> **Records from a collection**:
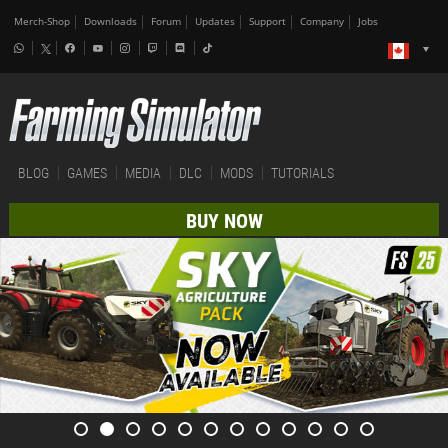
Merch-Shop
Downloads
Forum
Updates
Support
Company
Jobs
BLOG
GAMES
MEDIA
DLC
MODS
TUTORIALS
BUY NOW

> **WHAT THE TASK REQUIRES**: Return every entry above exactly as written, minus the pictures.

> **YOUR SOLUTION**:
Merch-Shop
Downloads
Forum
Updates
Support
Company
Jobs
BLOG
GAMES
MEDIA
DLC
MODS
TUTORIALS
BUY NOW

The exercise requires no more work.